Fig. 2. Experimental characterization and thermochemical modeling of the coordinated vascularization process.

a Optical image of propagating FP reaction in a DCPD gel (α₀ = 0.25) in tandem with depolymerization of an embedded PPC (1% PAG) template to create vascular pDCPD (t = 31 s after initiation). b Front velocity (black triangles) and maximum front temperature (red squares) during FP as a function of α₀ of the DCPD gel. Successful VaSC through complete depolymerization of PPC depends on the amount of heat released during FP, which decreases with increasing α₀. Sacrificial templates undergo complete depolymerization for α₀ ≤ 0.25. Partial depolymerization results in clogged microchannels for 0.30 ≤ α₀ ≤ 0.35 and FP is no longer possible for α₀ ≥ 0.40. Error bars represent one standard deviation from the mean (n = 3). c Simulation of a DCPD gel (α₀ = 0.25) showing the spatial distribution of the degree of cure (α) of DCPD and the degree of depolymerization (β) of the sacrificial template during FP (t = 31 s after initiation). d Predicted spatial variation of α and β in the direction of the propagating front (t = 31 s after initiation). Successful polymerization and vascularization are defined by α and β reaching 0.90 or higher, as shown by the α₀ = 0.25 case (orange lines). The α₀ = 0.35 case (blue lines) shows successful polymerization but unsuccessful vascularization, corroborating experimental observations.

Fig. 3. Advanced manufacturing of microvascular structures.
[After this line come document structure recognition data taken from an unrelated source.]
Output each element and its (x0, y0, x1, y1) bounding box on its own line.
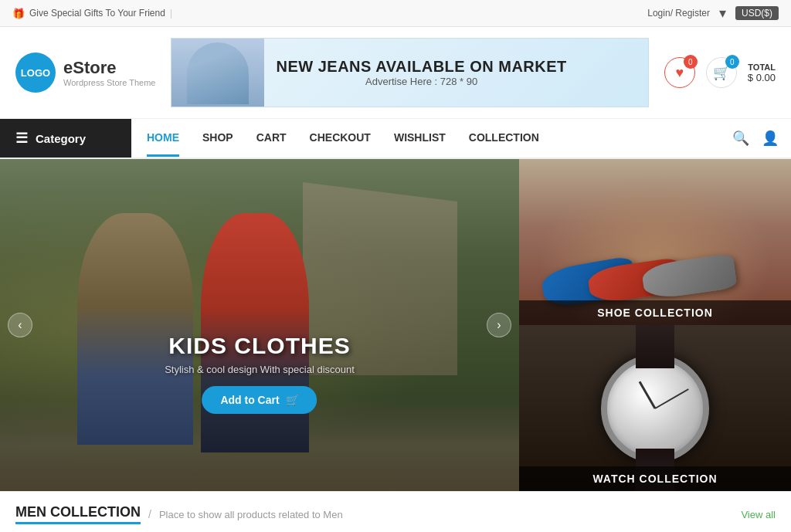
men-collection-divider: / (148, 508, 151, 520)
promo-text: Give Special Gifts To Your Friend (29, 8, 165, 19)
heart-icon: ♥ (676, 65, 684, 81)
gift-icon: 🎁 (12, 8, 25, 19)
total-amount: $ 0.00 (748, 72, 776, 83)
nav-checkout[interactable]: CHECKOUT (310, 120, 371, 157)
slider-content: KIDS CLOTHES Stylish & cool design With … (165, 333, 355, 414)
header: LOGO eStore Wordpress Store Theme NEW JE… (0, 27, 791, 119)
search-icon[interactable]: 🔍 (732, 130, 749, 147)
add-to-cart-label: Add to Cart (220, 394, 279, 406)
slider-subtitle: Stylish & cool design With special disco… (165, 364, 355, 375)
banner-headline: NEW JEANS AVAILABLE ON MARKET (276, 58, 566, 76)
logo-text: LOGO (21, 67, 50, 79)
cart-total: TOTAL $ 0.00 (748, 63, 776, 83)
cart-btn-icon: 🛒 (286, 394, 299, 406)
top-bar-left: 🎁 Give Special Gifts To Your Friend | (12, 8, 172, 19)
nav-shop[interactable]: SHOP (202, 120, 233, 157)
banner-content: NEW JEANS AVAILABLE ON MARKET Advertise … (253, 58, 566, 87)
nav-links: HOME SHOP CART CHECKOUT WISHLIST COLLECT… (131, 120, 732, 157)
top-bar-right: Login/ Register ▾ USD($) (647, 5, 779, 22)
brand-name: eStore (63, 58, 155, 78)
watch-collection-label: WATCH COLLECTION (519, 466, 791, 491)
men-collection-desc: Place to show all products related to Me… (159, 509, 343, 520)
wishlist-badge: 0 (684, 55, 698, 69)
banner-sub: Advertise Here : 728 * 90 (276, 76, 566, 87)
nav-bar: ☰ Category HOME SHOP CART CHECKOUT WISHL… (0, 119, 791, 159)
brand-info: eStore Wordpress Store Theme (63, 58, 155, 87)
total-label: TOTAL (748, 63, 776, 72)
nav-collection[interactable]: COLLECTION (469, 120, 539, 157)
hero-slider: KIDS CLOTHES Stylish & cool design With … (0, 159, 519, 491)
logo-area: LOGO eStore Wordpress Store Theme (15, 53, 155, 93)
banner-image (171, 39, 264, 107)
divider: | (170, 8, 172, 19)
chevron-down-icon: ▾ (719, 5, 726, 22)
shoe-collection-panel[interactable]: SHOE COLLECTION (519, 159, 791, 325)
cart-badge: 0 (725, 55, 739, 69)
slider-next-button[interactable]: › (487, 313, 511, 337)
watch-collection-panel[interactable]: WATCH COLLECTION (519, 325, 791, 491)
hamburger-icon: ☰ (15, 130, 28, 147)
banner[interactable]: NEW JEANS AVAILABLE ON MARKET Advertise … (171, 38, 648, 107)
category-label: Category (36, 132, 86, 145)
men-collection-title: MEN COLLECTION (15, 504, 141, 524)
tagline: Wordpress Store Theme (63, 78, 155, 87)
watch-strap-top (636, 325, 674, 368)
banner-person (187, 42, 249, 104)
top-bar: 🎁 Give Special Gifts To Your Friend | Lo… (0, 0, 791, 27)
watch-face (601, 354, 709, 463)
watch-minute-hand (655, 388, 689, 409)
main-content: KIDS CLOTHES Stylish & cool design With … (0, 159, 791, 491)
cart-button[interactable]: 🛒 0 (706, 57, 737, 88)
wishlist-button[interactable]: ♥ 0 (664, 57, 695, 88)
login-register-link[interactable]: Login/ Register (647, 8, 710, 19)
cart-area: ♥ 0 🛒 0 TOTAL $ 0.00 (664, 57, 776, 88)
men-collection-left: MEN COLLECTION / Place to show all produ… (15, 504, 343, 524)
nav-cart[interactable]: CART (256, 120, 287, 157)
slider-title: KIDS CLOTHES (165, 333, 355, 359)
watch-hour-hand (639, 381, 657, 408)
nav-wishlist[interactable]: WISHLIST (394, 120, 446, 157)
slider-background (0, 159, 519, 491)
shoe-collection-label: SHOE COLLECTION (519, 300, 791, 325)
nav-right: 🔍 👤 (732, 130, 791, 147)
logo-circle: LOGO (15, 53, 56, 93)
slider-prev-button[interactable]: ‹ (8, 313, 32, 337)
category-button[interactable]: ☰ Category (0, 119, 131, 158)
add-to-cart-button[interactable]: Add to Cart 🛒 (202, 386, 317, 414)
view-all-link[interactable]: View all (741, 509, 776, 520)
currency-selector[interactable]: USD($) (735, 6, 779, 20)
user-icon[interactable]: 👤 (762, 130, 779, 147)
side-panels: SHOE COLLECTION WATCH COLLECTION (519, 159, 791, 491)
men-collection-section: MEN COLLECTION / Place to show all produ… (0, 491, 791, 532)
nav-home[interactable]: HOME (147, 120, 179, 157)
a–f On-demand modulation of the vascular architecture in free-standing elastomeric DCPD gels (α₀ = 0.25). a Optical image of a helical sacrificial template (diameter = 384 ± 10 μm) embedded in a DCPD gel prior to FP. b μCT reconstruction of the resulting microchannel (diameter = 404 ± 12 μm) filled with a radiocontrast fluid for the sample region encompassed by the dashed box in a. c Microchannel inside a horseshoe-shaped pDCPD structure traces the curvature of the matrix. d–f Concurrent polymerization and vascularization under oscillatory loading create sinusoidal microchannels. Representative optical images of FP under oscillatory strain (frequency = 0.25 Hz, amplitude = 4 mm) and resulting vascularized structure are shown in d and e, respectively. f µCT reconstructions of microchannels filled with a radiocontrast fluid show an increase in out-of-plane deformation for decreasing oscillation frequency. g Optical image and micrograph of the cross section of a void-free composite with a circular microchannel (dashed orange line) fabricated in 30 s under ambient conditions.

Fig. 4. Synchronized manufacturing of a structure with hierarchical vascular network.

a An Impatiens leaf. b 3D-printed PPC (1% PAG) template referencing veins of leaf in a. c Simultaneous polymerization and vascularization of DCPD gel (α₀ = 0.25) with the embedded 3D-printed PPC (1% PAG) template. Depolymerization products escape through the central vein, completing the vascularization process in 80 s. d Optical image of the vascular structure and its µCT reconstruction (inset) show interconnectivity in the resulting microchannels.